INFORMATION PROVIDED ->
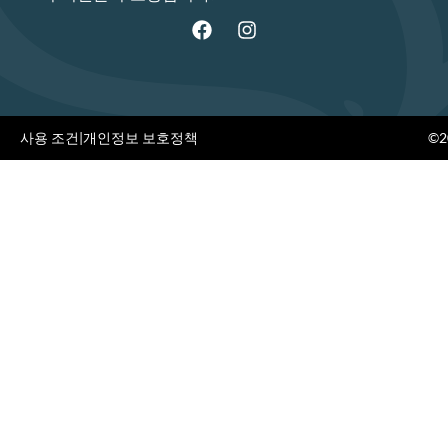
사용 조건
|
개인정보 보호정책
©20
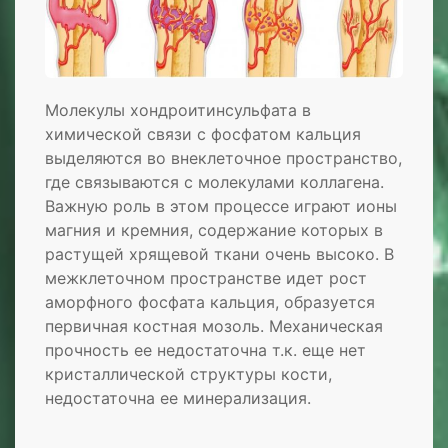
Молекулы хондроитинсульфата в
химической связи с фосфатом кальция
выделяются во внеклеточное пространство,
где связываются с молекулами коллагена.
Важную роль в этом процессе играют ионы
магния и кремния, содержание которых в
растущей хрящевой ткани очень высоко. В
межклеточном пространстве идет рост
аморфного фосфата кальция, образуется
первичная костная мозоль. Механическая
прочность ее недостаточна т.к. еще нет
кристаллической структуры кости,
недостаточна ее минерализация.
==
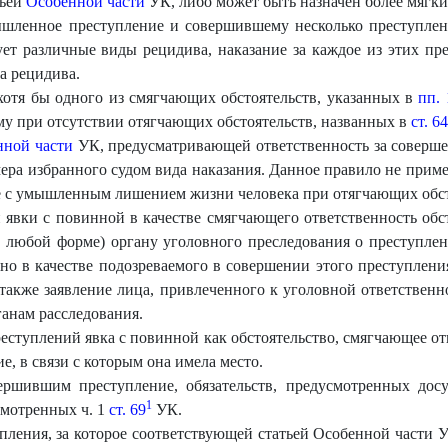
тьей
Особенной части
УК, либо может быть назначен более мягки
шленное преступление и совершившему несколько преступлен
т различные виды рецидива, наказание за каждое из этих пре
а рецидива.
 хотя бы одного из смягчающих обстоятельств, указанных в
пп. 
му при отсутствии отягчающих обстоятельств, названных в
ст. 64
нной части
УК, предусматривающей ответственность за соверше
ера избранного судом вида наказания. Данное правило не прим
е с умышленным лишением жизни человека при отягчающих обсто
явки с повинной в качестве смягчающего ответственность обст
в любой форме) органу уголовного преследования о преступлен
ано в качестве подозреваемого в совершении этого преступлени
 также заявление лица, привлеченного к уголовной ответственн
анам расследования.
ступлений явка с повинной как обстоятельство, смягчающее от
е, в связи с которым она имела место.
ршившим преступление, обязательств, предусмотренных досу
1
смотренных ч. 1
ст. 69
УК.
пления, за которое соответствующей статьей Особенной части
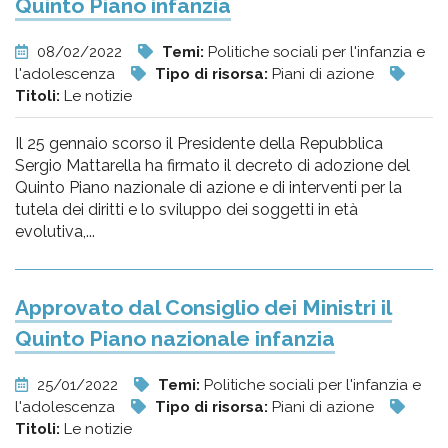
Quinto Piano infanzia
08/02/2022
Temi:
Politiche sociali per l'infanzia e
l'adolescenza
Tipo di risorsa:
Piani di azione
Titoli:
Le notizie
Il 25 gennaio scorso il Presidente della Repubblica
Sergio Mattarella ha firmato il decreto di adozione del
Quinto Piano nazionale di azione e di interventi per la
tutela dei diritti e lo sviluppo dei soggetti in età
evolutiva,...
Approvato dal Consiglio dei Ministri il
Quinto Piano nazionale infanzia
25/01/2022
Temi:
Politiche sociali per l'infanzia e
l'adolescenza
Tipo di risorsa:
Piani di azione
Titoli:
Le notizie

ABOUT THIS EXERCISE -> Taking the entries above, write out exactly each line from the one holding "межклеточном пространстве идет рост" to the one holding "недостаточна ее минерализация.", both included, and stop there.

RESULT FOR THIS EXERCISE ->
межклеточном пространстве идет рост
аморфного фосфата кальция, образуется
первичная костная мозоль. Механическая
прочность ее недостаточна т.к. еще нет
кристаллической структуры кости,
недостаточна ее минерализация.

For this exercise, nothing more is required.